The woman chews tobacco, which she spits out when Zodwa reaches her. ‘What took you so long?’ she gripes, rising up on arthritic knees.
‘How did you know I was coming?’ Zodwa herself hadn’t known she’d be making the journey until the early hours of that morning.
‘The ancestors told me.’ The nyanga holds out her palm.
Zodwa reaches into her bra and withdraws a few crumpled notes. They are everything she has. ‘How much will it be?’
The nyanga‘s knobbly hand shoots out and snatches it all away before Zodwa can protest. She disappears into the gloom and beckons for Zodwa to follow. Inside, it looks like a regular hut with its circular walls, thatch roof, and dung floor, but Zodwa knows it’s imbued with the spirits of the clan members who have gone before; the ndumba is a sacred place.
The healer motions for Zodwa to sit on the floor. ‘How many years do you have, child?’
‘I’m seventeen,’ Zodwa replies. ‘Almost eighteen.’ She knows she looks younger and blames it on her rounded cheekbones, which lend her face a childish quality.
The healer’s eyes inspect Zodwa from head to toe and Zodwa flushes, knowing that the old woman disapproves. Her pleated black skirt is hemmed to just below her knees, but still it’s too short for traditional wear. The white blouse is a fraction too tight, but this is because Zodwa has outgrown it, not out of choice.
The nyanga holds up a gourd. ‘Undlela zimhlophe,’ she explains before swallowing its contents. She limps to her mat and kneels down.
It’s past midday and the powerful root has to be consumed on an empty stomach so that it can induce the lucid and prophetic dreams that will help her hear the ancestors’ voices. The old woman must be hungry. Zodwa’s hungry too, though not because she’s been fasting. Her hunger isn’t the temporary kind that will soon be satiated; it’s the gnawing kind that takes up residence in a stomach that has been empty for too long. It’s a hunger born of poverty.

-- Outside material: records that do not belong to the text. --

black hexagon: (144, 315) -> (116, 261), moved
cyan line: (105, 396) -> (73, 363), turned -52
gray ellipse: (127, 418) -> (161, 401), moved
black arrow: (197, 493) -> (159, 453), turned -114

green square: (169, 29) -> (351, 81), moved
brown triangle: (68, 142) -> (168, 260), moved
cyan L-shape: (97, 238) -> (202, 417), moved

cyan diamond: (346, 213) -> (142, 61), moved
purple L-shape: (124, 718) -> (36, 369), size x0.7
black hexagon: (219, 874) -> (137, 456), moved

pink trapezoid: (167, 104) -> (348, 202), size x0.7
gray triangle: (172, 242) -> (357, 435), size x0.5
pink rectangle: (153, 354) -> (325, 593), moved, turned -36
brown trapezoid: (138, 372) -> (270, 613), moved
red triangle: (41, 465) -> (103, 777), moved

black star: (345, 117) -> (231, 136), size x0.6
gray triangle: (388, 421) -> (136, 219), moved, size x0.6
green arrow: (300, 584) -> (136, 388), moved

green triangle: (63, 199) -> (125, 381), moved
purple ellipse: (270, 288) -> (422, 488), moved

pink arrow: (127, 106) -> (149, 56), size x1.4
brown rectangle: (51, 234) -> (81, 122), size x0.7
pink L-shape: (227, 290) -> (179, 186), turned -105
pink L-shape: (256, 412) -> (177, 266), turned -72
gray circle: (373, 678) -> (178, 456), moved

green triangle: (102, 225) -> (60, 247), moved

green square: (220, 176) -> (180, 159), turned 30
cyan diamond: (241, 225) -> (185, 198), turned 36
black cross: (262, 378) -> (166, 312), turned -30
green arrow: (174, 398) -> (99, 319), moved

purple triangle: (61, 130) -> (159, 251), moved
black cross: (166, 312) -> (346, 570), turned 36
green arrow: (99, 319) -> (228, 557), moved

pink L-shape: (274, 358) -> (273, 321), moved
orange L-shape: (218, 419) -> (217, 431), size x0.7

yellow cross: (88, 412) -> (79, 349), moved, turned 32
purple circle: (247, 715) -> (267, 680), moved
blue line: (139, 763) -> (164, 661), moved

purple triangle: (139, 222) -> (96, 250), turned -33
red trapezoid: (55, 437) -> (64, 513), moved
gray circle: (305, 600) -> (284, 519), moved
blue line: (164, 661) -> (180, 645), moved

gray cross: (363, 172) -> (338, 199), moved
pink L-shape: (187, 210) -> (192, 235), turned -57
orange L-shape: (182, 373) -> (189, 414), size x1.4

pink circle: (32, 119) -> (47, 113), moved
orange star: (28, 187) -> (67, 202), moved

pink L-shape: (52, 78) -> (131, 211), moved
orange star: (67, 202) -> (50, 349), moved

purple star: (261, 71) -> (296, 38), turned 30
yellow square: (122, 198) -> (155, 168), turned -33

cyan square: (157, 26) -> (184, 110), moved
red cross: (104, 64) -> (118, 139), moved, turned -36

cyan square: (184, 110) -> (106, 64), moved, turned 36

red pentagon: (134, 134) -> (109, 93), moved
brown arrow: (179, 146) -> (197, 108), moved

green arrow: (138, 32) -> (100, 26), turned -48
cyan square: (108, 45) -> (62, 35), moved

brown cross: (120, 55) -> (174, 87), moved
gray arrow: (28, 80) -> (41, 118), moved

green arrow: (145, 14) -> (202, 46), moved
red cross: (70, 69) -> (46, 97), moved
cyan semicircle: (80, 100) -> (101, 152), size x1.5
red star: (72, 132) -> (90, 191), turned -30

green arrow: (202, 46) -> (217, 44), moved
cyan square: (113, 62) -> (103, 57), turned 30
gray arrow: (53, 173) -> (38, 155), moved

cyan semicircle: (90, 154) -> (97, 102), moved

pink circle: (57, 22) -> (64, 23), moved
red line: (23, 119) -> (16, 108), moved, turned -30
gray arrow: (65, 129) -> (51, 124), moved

The nyanga begins groaning while rocking back and forth. The smell of impepho burning saturates the air, and the sage fills Zodwa’s lungs with every breath she takes, dulling her senses with its hypnotic scent. The hut, darkened and warm, reminds her of home. At least, the home she’d lived in with her grandmother in KwaZulu before she joined her mother in the sqatter camp earlier in the year.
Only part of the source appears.